For the reference, i think for my main use cases, a simple script that I could hand-craft for preprocessing LaTeX should be enough to eliminate most of the parsing issues. The only problem is that exact locations get lost in that process.
Another reference: vale works with latex document at the moment and the only downside is the false-positives in listings, macros, and comments. So It might be easier to just double check an error if it resides in such environments, which can be done using regular expressions.
Unfortunately, there are also a lot of false-negatives as all rules set for a specific scope like paragraph
get ignored.
I think this is something that I'm going to close for now, as I was unable to implement a means of handling LaTeX well: ignoring certain sections is doable with regular expressions (as mentioned above), but supporting Vale's markup-related scopes (e.g., heading
, paragraph
, blockquote
, etc.) is difficult without an AST to traverse.
Some ideas that could be explored, though, are using Pandoc's AST or a library like syntect to create one.
No, my comment above (https://github.com/errata-ai/vale/issues/54#issuecomment-356004908) still addresses this issue: Vale needs an AST-like structure to traverse in order to "support" a format.

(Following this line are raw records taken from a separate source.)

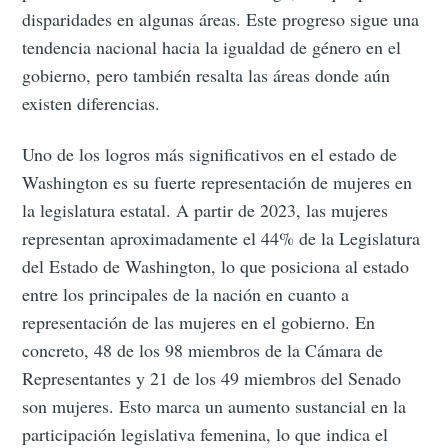
disparidades en algunas áreas. Este progreso sigue una
tendencia nacional hacia la igualdad de género en el
gobierno, pero también resalta las áreas donde aún
existen diferencias.
Uno de los logros más significativos en el estado de
Washington es su fuerte representación de mujeres en
la legislatura estatal. A partir de 2023, las mujeres
representan aproximadamente el 44% de la Legislatura
del Estado de Washington, lo que posiciona al estado
entre los principales de la nación en cuanto a
representación de las mujeres en el gobierno. En
concreto, 48 de los 98 miembros de la Cámara de
Representantes y 21 de los 49 miembros del Senado
son mujeres. Esto marca un aumento sustancial en la
participación legislativa femenina, lo que indica el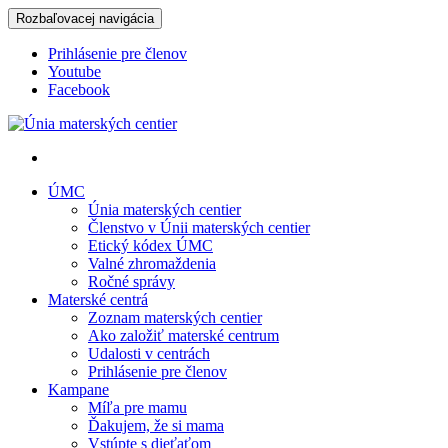
Rozbaľovacej navigácia
Prihlásenie pre členov
Youtube
Facebook
Únia materských centier
ÚMC
Únia materských centier
Členstvo v Únii materských centier
Etický kódex ÚMC
Valné zhromaždenia
Ročné správy
Materské centrá
Zoznam materských centier
Ako založiť materské centrum
Udalosti v centrách
Prihlásenie pre členov
Kampane
Míľa pre mamu
Ďakujem, že si mama
Vstúpte s dieťaťom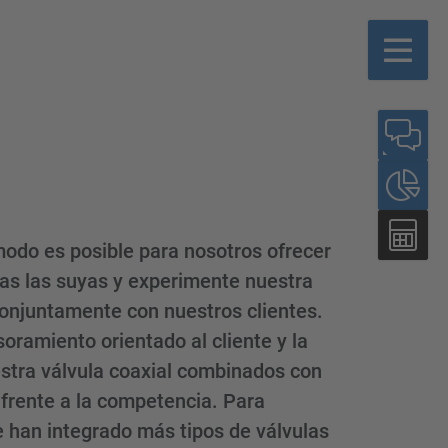
odo es posible para nosotros ofrecer
as las suyas y experimente nuestra
 conjuntamente con nuestros clientes.
ramiento orientado al cliente y la
estra válvula coaxial combinados con
 frente a la competencia. Para
 han integrado más tipos de válvulas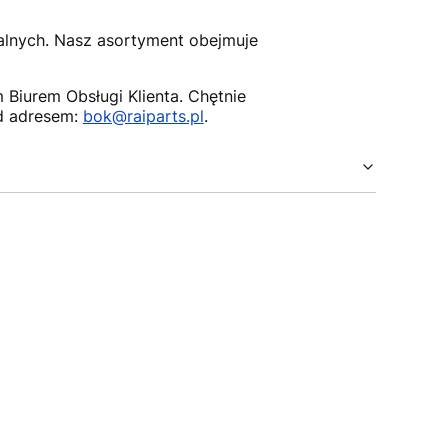
nalnych. Nasz asortyment obejmuje
Biurem Obsługi Klienta. Chętnie
d adresem:
bok@raiparts.pl
.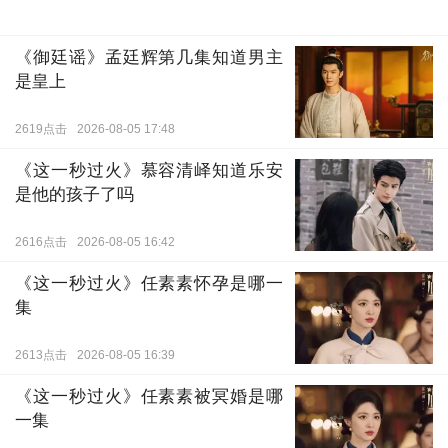
《御廷谣》孟廷辉第几集知道男主
是皇上
2619点击
2026-08-05 17:48
《这一秒过火》慕容清峄知道乐安
是他的孩子了吗
2616点击
2026-08-05 16:42
《这一秒过火》任素素怀孕是哪一
集
2613点击
2026-08-05 16:39
《这一秒过火》任素素被冥婚是哪
一集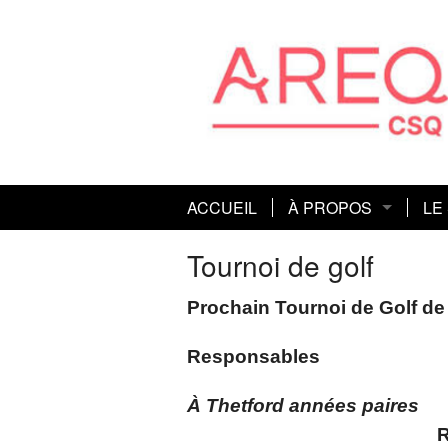
ACCUEIL
À PROPOS
LE
Connaissez-vous l’A
Act
Tournoi de golf
Mission et orientations
Con
Prochain Tournoi de Golf de 
Histoire
Co
Responsables
Co
À Thetford ann
ées paire
Dé
Roger Les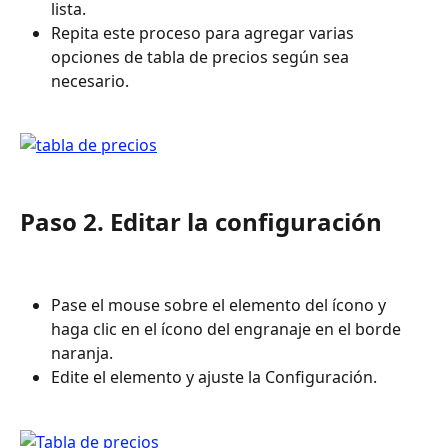
lista.
Repita este proceso para agregar varias 
opciones de tabla de precios según sea 
necesario.
Paso 2. Editar la configuración
Pase el mouse sobre el elemento del ícono y 
haga clic en el ícono del engranaje en el borde 
naranja.
Edite el elemento y ajuste la Configuración.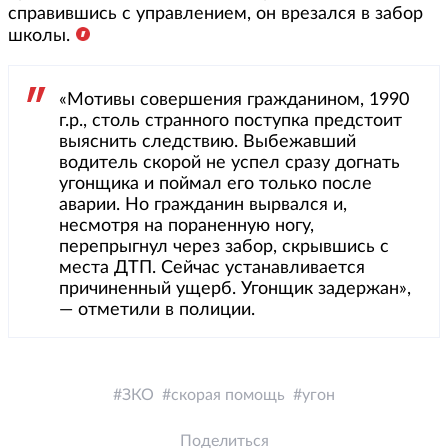
справившись с управлением, он врезался в забор
школы.
«Мотивы совершения гражданином, 1990
г.р., столь странного поступка предстоит
выяснить следствию. Выбежавший
водитель скорой не успел сразу догнать
угонщика и поймал его только после
аварии. Но гражданин вырвался и,
несмотря на пораненную ногу,
перепрыгнул через забор, скрывшись с
места ДТП. Сейчас устанавливается
причиненный ущерб. Угонщик задержан»,
— отметили в полиции.
ЗКО
скорая помощь
угон
Поделиться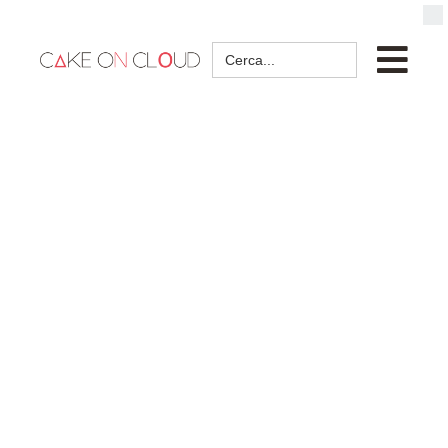
Search
for: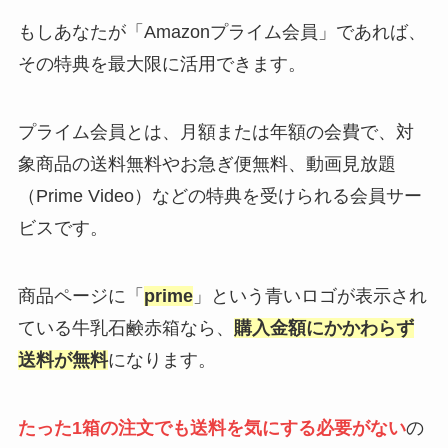
もしあなたが「Amazonプライム会員」であれば、
その特典を最大限に活用できます。
プライム会員とは、月額または年額の会費で、対
象商品の送料無料やお急ぎ便無料、動画見放題
（Prime Video）などの特典を受けられる会員サー
ビスです。
商品ページに「
prime
」という青いロゴが表示され
ている牛乳石鹸赤箱なら、
購入金額にかかわらず
送料が無料
になります。
たった1箱の注文でも送料を気にする必要がない
の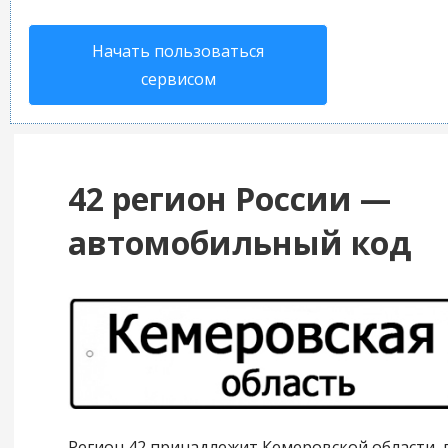
Начать пользоваться
сервисом
42 регион России —
автомобильный код
Регион 42 принадлежит Кемеровской области,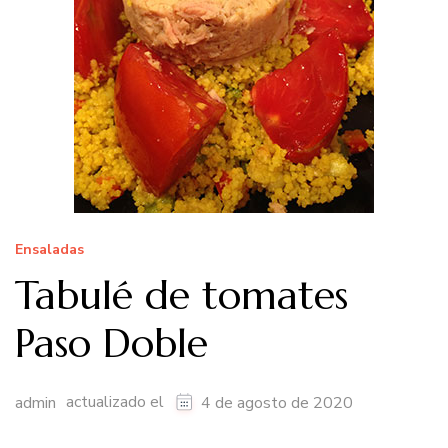
Ensaladas
Tabulé de tomates
Paso Doble
actualizado el
admin
4 de agosto de 2020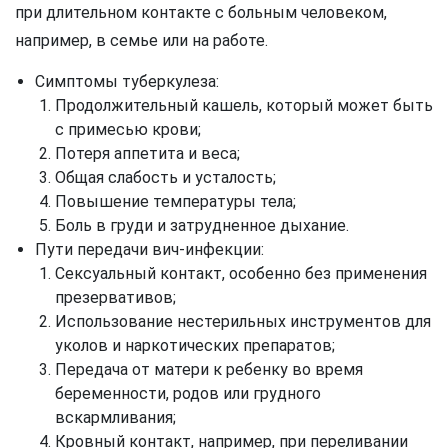
при длительном контакте с больным человеком,
например, в семье или на работе.
Симптомы туберкулеза:
Продолжительный кашель, который может быть
с примесью крови;
Потеря аппетита и веса;
Общая слабость и усталость;
Повышение температуры тела;
Боль в груди и затрудненное дыхание.
Пути передачи вич-инфекции:
Сексуальный контакт, особенно без применения
презервативов;
Использование нестерильных инструментов для
уколов и наркотических препаратов;
Передача от матери к ребенку во время
беременности, родов или грудного
вскармливания;
Кровный контакт, например, при переливании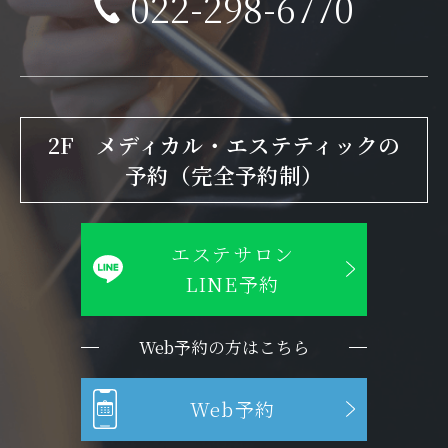
022-298-6770
2F メディカル・エステティックの
予約（完全予約制）
エステサロン
LINE予約
Web予約の方はこちら
Web予約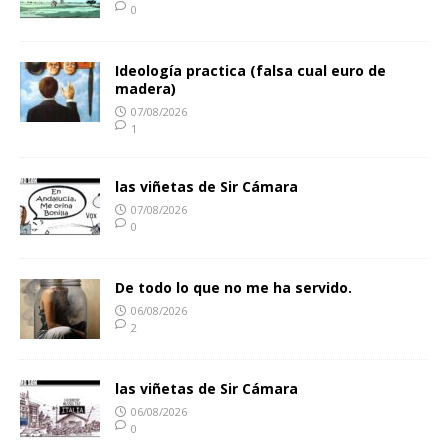
0
Ideología practica (falsa cual euro de
madera)
07/08/2026
1
las viñetas de Sir Cámara
07/08/2026
0
De todo lo que no me ha servido.
06/08/2026
2
las viñetas de Sir Cámara
06/08/2026
0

I have an idea, maybe it could be useful. I realized that when I use LanguageTool from within TeXstudio, LanguageTool does not parse the Latex-related commands/environments. Note that "LanguageTool does not support stripping TeX formatting markup", so it must be TeXstudio which does it. Indeed, this header file defines the LanguageTool interface and this directory is responsible for parsing Latex. I am not a computer scientist, so I don't know if this is an AST-like structure you need.
Would this help? https://github.com/stepmuel/tex2ast
Especially for academic writing this tool would be awesome, but with the only scope beeing text the styleguides are not very useful.